DIRECTIONS:
Each record that follows is to be transcribed exactly, excluding its images.

Dataset entries
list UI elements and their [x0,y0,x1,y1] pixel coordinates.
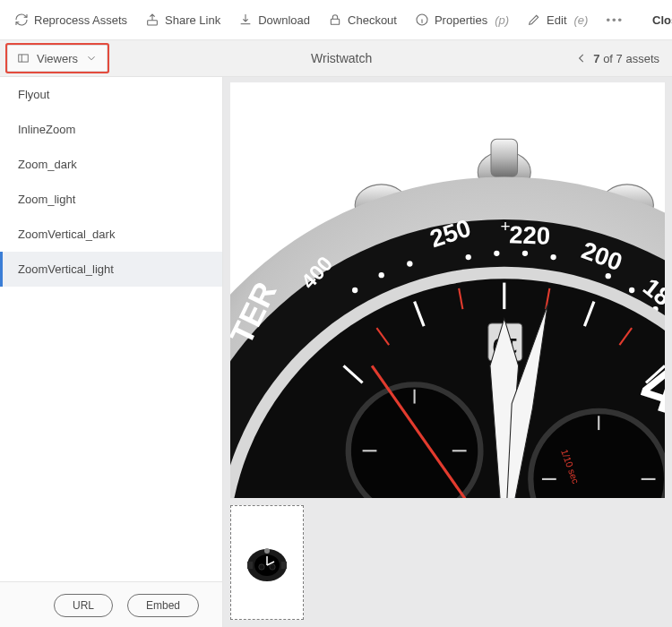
sidebar: FlyoutInlineZoomZoom_darkZoom_lightZoomV… [0,77,223,627]
viewer-item-zoom_dark[interactable]: Zoom_dark [0,147,222,182]
properties-hint: (p) [495,13,509,27]
viewer-item-flyout[interactable]: Flyout [0,77,222,112]
info-icon [415,13,429,27]
more-actions-button[interactable]: ••• [600,13,629,27]
close-button[interactable]: Close [643,10,672,30]
svg-point-17 [466,254,471,260]
reprocess-assets-button[interactable]: Reprocess Assets [9,9,133,30]
svg-rect-0 [148,21,158,25]
svg-rect-1 [331,19,339,24]
page-current: 7 [593,52,599,65]
svg-rect-61 [281,562,287,569]
wristwatch-image: 250 220 200 180 160 TER 400 [230,82,665,498]
sidebar-actions: URL Embed [0,581,222,627]
checkout-button[interactable]: Checkout [323,9,402,30]
thumbnail-1[interactable] [230,505,304,620]
edit-label: Edit [547,13,566,27]
viewer-item-zoomvertical_dark[interactable]: ZoomVertical_dark [0,217,222,252]
svg-rect-3 [19,55,29,62]
svg-point-21 [606,273,611,279]
svg-rect-60 [247,562,253,569]
url-button[interactable]: URL [54,594,113,617]
asset-title: Wristwatch [108,51,575,65]
sub-toolbar: Viewers Wristwatch 7 of 7 assets [0,40,672,77]
svg-text:+: + [501,217,511,236]
svg-rect-7 [491,139,518,176]
svg-point-18 [494,251,499,256]
properties-button[interactable]: Properties (p) [409,9,514,30]
svg-point-66 [270,564,275,570]
share-icon [145,13,159,27]
svg-text:220: 220 [509,220,551,250]
svg-point-62 [264,548,270,554]
checkout-label: Checkout [348,13,397,27]
svg-point-20 [550,254,556,260]
share-label: Share Link [165,13,220,27]
preview-canvas: 250 220 200 180 160 TER 400 [223,77,672,627]
edit-hint: (e) [574,13,589,27]
share-link-button[interactable]: Share Link [140,9,226,30]
svg-point-19 [522,251,528,256]
refresh-icon [14,13,29,27]
preview-stage[interactable]: 250 220 200 180 160 TER 400 [230,82,665,498]
viewers-dropdown[interactable]: Viewers [7,45,108,72]
chevron-left-icon[interactable] [575,52,588,64]
svg-point-65 [259,564,264,570]
lock-icon [328,13,342,27]
embed-button[interactable]: Embed [127,594,199,617]
svg-point-26 [379,272,384,278]
svg-point-27 [352,288,358,293]
svg-point-22 [629,288,634,293]
viewer-item-zoomvertical_light[interactable]: ZoomVertical_light [0,252,222,287]
reprocess-label: Reprocess Assets [34,13,127,27]
thumbnail-strip [230,505,665,620]
viewer-item-inlinezoom[interactable]: InlineZoom [0,112,222,147]
chevron-down-icon [85,52,98,64]
download-icon [238,13,253,27]
viewer-item-zoom_light[interactable]: Zoom_light [0,182,222,217]
download-label: Download [258,13,310,27]
svg-point-25 [407,261,412,266]
pencil-icon [527,13,541,27]
viewers-label: Viewers [37,52,78,65]
viewer-list: FlyoutInlineZoomZoom_darkZoom_lightZoomV… [0,77,222,581]
edit-button[interactable]: Edit (e) [521,9,593,30]
download-button[interactable]: Download [233,9,315,30]
page-of: of 7 assets [603,52,659,65]
asset-pager: 7 of 7 assets [575,52,659,65]
panel-icon [17,52,30,64]
properties-label: Properties [435,13,487,27]
thumbnail-image [240,540,294,585]
top-toolbar: Reprocess Assets Share Link Download Che… [0,0,672,40]
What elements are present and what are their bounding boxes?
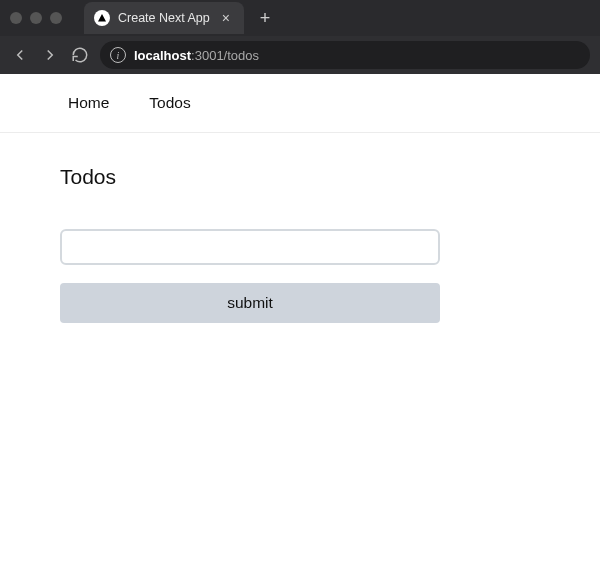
window-minimize-dot[interactable] [30,12,42,24]
address-bar[interactable]: i localhost:3001/todos [100,41,590,69]
page-content: Todos submit [0,133,600,355]
window-close-dot[interactable] [10,12,22,24]
submit-button[interactable]: submit [60,283,440,323]
address-path: :3001/todos [191,48,259,63]
page-viewport: Home Todos Todos submit [0,74,600,574]
browser-toolbar: i localhost:3001/todos [0,36,600,74]
new-tab-icon[interactable]: + [252,9,279,27]
window-maximize-dot[interactable] [50,12,62,24]
page-title: Todos [60,165,540,189]
site-info-icon[interactable]: i [110,47,126,63]
tab-close-icon[interactable]: × [218,11,234,25]
nextjs-favicon-icon [94,10,110,26]
tab-title: Create Next App [118,11,210,25]
main-nav: Home Todos [0,74,600,133]
window-controls [10,12,62,24]
svg-marker-0 [98,14,106,22]
address-host: localhost [134,48,191,63]
reload-icon[interactable] [70,45,90,65]
browser-tab[interactable]: Create Next App × [84,2,244,34]
nav-link-todos[interactable]: Todos [149,94,190,112]
address-text: localhost:3001/todos [134,48,259,63]
titlebar: Create Next App × + [0,0,600,36]
nav-link-home[interactable]: Home [68,94,109,112]
back-icon[interactable] [10,45,30,65]
browser-chrome: Create Next App × + i localhost:3001/tod… [0,0,600,74]
todo-input[interactable] [60,229,440,265]
forward-icon[interactable] [40,45,60,65]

ANSWER SPACE:
list UI elements and their [x0,y0,x1,y1] pixel coordinates.
sidebar: FlyoutInlineZoomZoom_darkZoom_lightZoomV… [0,77,223,627]
viewer-item-zoom_dark[interactable]: Zoom_dark [0,147,222,182]
properties-hint: (p) [495,13,509,27]
viewer-item-flyout[interactable]: Flyout [0,77,222,112]
info-icon [415,13,429,27]
more-actions-button[interactable]: ••• [600,13,629,27]
close-button[interactable]: Close [643,10,672,30]
svg-point-17 [466,254,471,260]
reprocess-assets-button[interactable]: Reprocess Assets [9,9,133,30]
svg-rect-0 [148,21,158,25]
svg-rect-1 [331,19,339,24]
page-current: 7 [593,52,599,65]
svg-rect-61 [281,562,287,569]
wristwatch-image: 250 220 200 180 160 TER 400 [230,82,665,498]
sidebar-actions: URL Embed [0,581,222,627]
checkout-button[interactable]: Checkout [323,9,402,30]
thumbnail-1[interactable] [230,505,304,620]
edit-label: Edit [547,13,566,27]
viewer-item-zoomvertical_dark[interactable]: ZoomVertical_dark [0,217,222,252]
svg-rect-3 [19,55,29,62]
svg-point-21 [606,273,611,279]
svg-rect-60 [247,562,253,569]
url-button[interactable]: URL [54,594,113,617]
asset-title: Wristwatch [108,51,575,65]
sub-toolbar: Viewers Wristwatch 7 of 7 assets [0,40,672,77]
svg-text:+: + [501,217,511,236]
svg-rect-7 [491,139,518,176]
svg-point-18 [494,251,499,256]
properties-button[interactable]: Properties (p) [409,9,514,30]
svg-point-66 [270,564,275,570]
share-icon [145,13,159,27]
svg-text:220: 220 [509,220,551,250]
svg-point-62 [264,548,270,554]
checkout-label: Checkout [348,13,397,27]
svg-point-20 [550,254,556,260]
share-label: Share Link [165,13,220,27]
preview-canvas: 250 220 200 180 160 TER 400 [223,77,672,627]
edit-hint: (e) [574,13,589,27]
share-link-button[interactable]: Share Link [140,9,226,30]
svg-point-19 [522,251,528,256]
refresh-icon [14,13,29,27]
preview-stage[interactable]: 250 220 200 180 160 TER 400 [230,82,665,498]
viewers-dropdown[interactable]: Viewers [7,45,108,72]
chevron-left-icon[interactable] [575,52,588,64]
svg-point-65 [259,564,264,570]
lock-icon [328,13,342,27]
embed-button[interactable]: Embed [127,594,199,617]
svg-point-26 [379,272,384,278]
svg-point-27 [352,288,358,293]
svg-point-22 [629,288,634,293]
viewer-item-zoomvertical_light[interactable]: ZoomVertical_light [0,252,222,287]
reprocess-label: Reprocess Assets [34,13,127,27]
thumbnail-strip [230,505,665,620]
viewer-item-inlinezoom[interactable]: InlineZoom [0,112,222,147]
chevron-down-icon [85,52,98,64]
download-icon [238,13,253,27]
viewer-item-zoom_light[interactable]: Zoom_light [0,182,222,217]
download-label: Download [258,13,310,27]
svg-point-25 [407,261,412,266]
pencil-icon [527,13,541,27]
viewers-label: Viewers [37,52,78,65]
viewer-list: FlyoutInlineZoomZoom_darkZoom_lightZoomV… [0,77,222,581]
edit-button[interactable]: Edit (e) [521,9,593,30]
download-button[interactable]: Download [233,9,315,30]
page-of: of 7 assets [603,52,659,65]
asset-pager: 7 of 7 assets [575,52,659,65]
panel-icon [17,52,30,64]
properties-label: Properties [435,13,487,27]
thumbnail-image [240,540,294,585]
top-toolbar: Reprocess Assets Share Link Download Che… [0,0,672,40]
What elements are present and what are their bounding boxes?
window-minimize-dot[interactable] [30,12,42,24]
address-bar[interactable]: i localhost:3001/todos [100,41,590,69]
page-content: Todos submit [0,133,600,355]
window-close-dot[interactable] [10,12,22,24]
submit-button[interactable]: submit [60,283,440,323]
address-path: :3001/todos [191,48,259,63]
page-viewport: Home Todos Todos submit [0,74,600,574]
browser-toolbar: i localhost:3001/todos [0,36,600,74]
new-tab-icon[interactable]: + [252,9,279,27]
window-maximize-dot[interactable] [50,12,62,24]
page-title: Todos [60,165,540,189]
site-info-icon[interactable]: i [110,47,126,63]
tab-close-icon[interactable]: × [218,11,234,25]
nextjs-favicon-icon [94,10,110,26]
tab-title: Create Next App [118,11,210,25]
main-nav: Home Todos [0,74,600,133]
window-controls [10,12,62,24]
svg-marker-0 [98,14,106,22]
address-host: localhost [134,48,191,63]
reload-icon[interactable] [70,45,90,65]
browser-tab[interactable]: Create Next App × [84,2,244,34]
nav-link-todos[interactable]: Todos [149,94,190,112]
address-text: localhost:3001/todos [134,48,259,63]
titlebar: Create Next App × + [0,0,600,36]
nav-link-home[interactable]: Home [68,94,109,112]
back-icon[interactable] [10,45,30,65]
browser-chrome: Create Next App × + i localhost:3001/tod… [0,0,600,74]
todo-input[interactable] [60,229,440,265]
forward-icon[interactable] [40,45,60,65]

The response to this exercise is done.